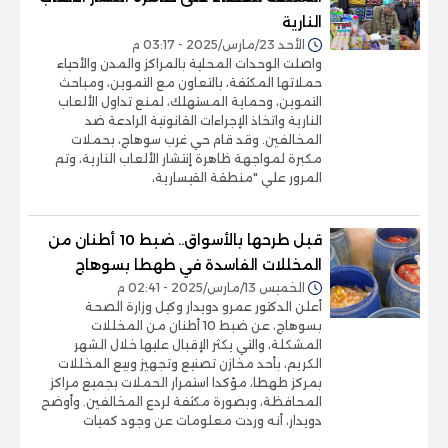
النارية
الأحد 23/مارس/2025 - 03:17 م
واصلت الوحدات المحلية بالمراكز والمدن والأحياء
حملاتها المكثفة، بالتعاون مع التموين، ومباحث
التموين، وحماية المستهلك، لمنع تداول الألعاب
النارية واتخاذ الإجراءات القانونية الرادعة ضد
المخالفين. وقد قام حي غرب سوهاج، بحملات
مكبرة لمواجهة ظاهرة إنتشار الألعاب النارية، وتم
المرور علي "منطقة القيسارية،
قبل طرحها بالأسواق.. ضبط 10 أطنان من
المخللات الفاسدة في طهطا بسوهاج
الخميس 13/مارس/2025 - 02:41 م
أعلن الدكتور عمرو دويدار وكيل وزارة الصحة
بسوهاج، عن ضبط 10 أطنان من المخللات
المشكلة، والتي يكثر الإقبال عليها خلال الشهر
الكريم، بأحد مخازن تصنيع وتجهيز وبيع المخللات
بمركز طهطا، مؤكدا استمرار الحملات بجميع مراكز
المحافظة، وبصورة مكثفة لردع المخالفين. وأوضح
دويدار، أنه وردت معلومات عن وجود كميات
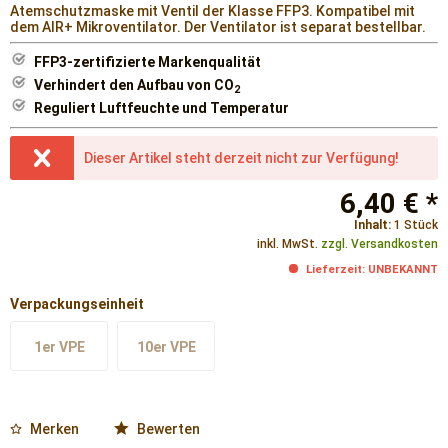
Atemschutzmaske mit Ventil der Klasse FFP3. Kompatibel mit
dem AIR+ Mikroventilator. Der Ventilator ist separat bestellbar.
FFP3-zertifizierte Markenqualität
Verhindert den Aufbau von CO
2
Reguliert Luftfeuchte und Temperatur
Dieser Artikel steht derzeit nicht zur Verfügung!
6,40 € *
Inhalt:
1 Stück
inkl. MwSt.
zzgl. Versandkosten
Lieferzeit: UNBEKANNT
Verpackungseinheit
1er VPE
10er VPE
Merken
Bewerten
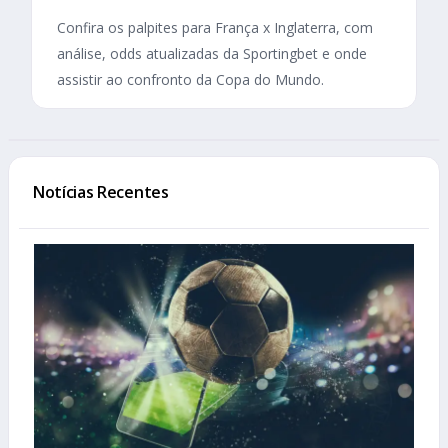
Confira os palpites para França x Inglaterra, com
análise, odds atualizadas da Sportingbet e onde
assistir ao confronto da Copa do Mundo.
Notícias Recentes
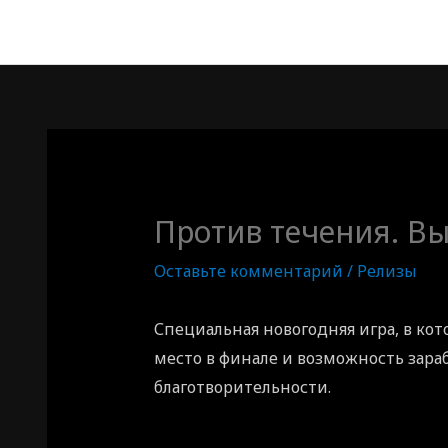
Против течения. Вы
Оставьте комментарий
/
Релизы
Специальная новогодняя игра, в кото
место в финале и возможность зара
благотворительности.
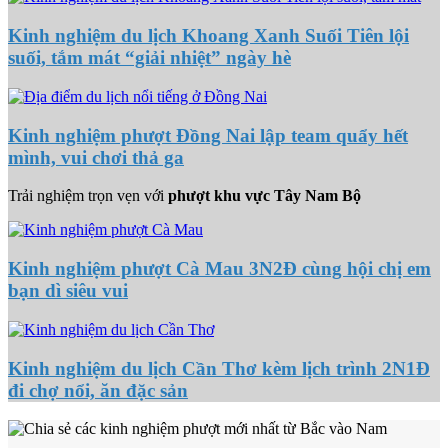
Kinh nghiệm du lịch Khoang Xanh Suối Tiên lội
suối, tắm mát “giải nhiệt” ngày hè
Kinh nghiệm phượt Đồng Nai lập team quẩy hết
mình, vui chơi thả ga
Trải nghiệm trọn vẹn với
phượt khu vực Tây Nam Bộ
Kinh nghiệm phượt Cà Mau 3N2Đ cùng hội chị em
bạn dì siêu vui
Kinh nghiệm du lịch Cần Thơ kèm lịch trình 2N1Đ
đi chợ nổi, ăn đặc sản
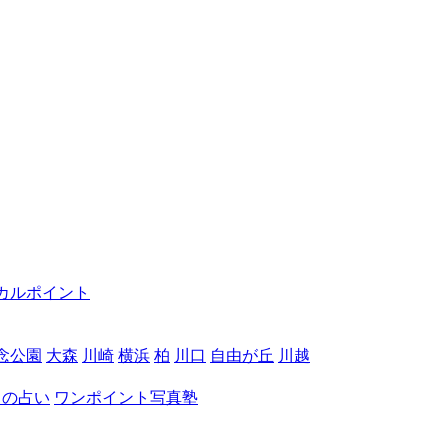
カルポイント
念公園
大森
川崎
横浜
柏
川口
自由が丘
川越
月の占い
ワンポイント写真塾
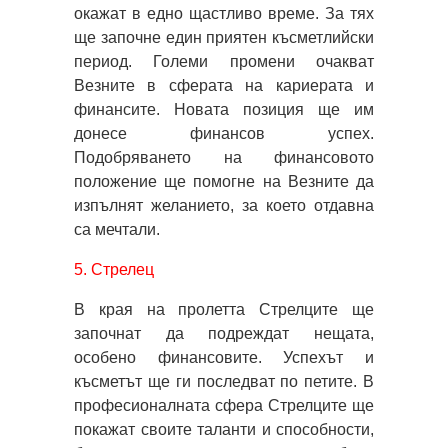
окажат в едно щастливо време. За тях
ще започне един приятен късметлийски
период. Големи промени очакват
Везните в сферата на кариерата и
финансите. Новата позиция ще им
донесе финансов успех.
Подобряването на финансовото
положение ще помогне на Везните да
изпълнят желанието, за което отдавна
са мечтали.
5. Стрелец
В края на пролетта Стрелците ще
започнат да подреждат нещата,
особено финансовите. Успехът и
късметът ще ги последват по петите. В
професионалната сфера Стрелците ще
покажат своите таланти и способности,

══════

- PROBLEM REQUIREMENTS
An exact copy of the lines above from the one with "благотворительности." up to and including the one with "Везните в сферата на кариерата и" is required; reproduce only those lines, omitting all pictures.

- RESPONSE TO THIS EXERCISE
благотворительности.
Kinh nghiệm du lịch Khoang Xanh Suối Tiên lội
suối, tắm mát “giải nhiệt” ngày hè
Kinh nghiệm phượt Đồng Nai lập team quẩy hết
mình, vui chơi thả ga
Trải nghiệm trọn vẹn với
phượt khu vực Tây Nam Bộ
Kinh nghiệm phượt Cà Mau 3N2Đ cùng hội chị em
bạn dì siêu vui
Kinh nghiệm du lịch Cần Thơ kèm lịch trình 2N1Đ
đi chợ nổi, ăn đặc sản
カルポイント
念公園
大森
川崎
横浜
柏
川口
自由が丘
川越
月の占い
ワンポイント写真塾
окажат в едно щастливо време. За тях
ще започне един приятен късметлийски
период. Големи промени очакват
Везните в сферата на кариерата и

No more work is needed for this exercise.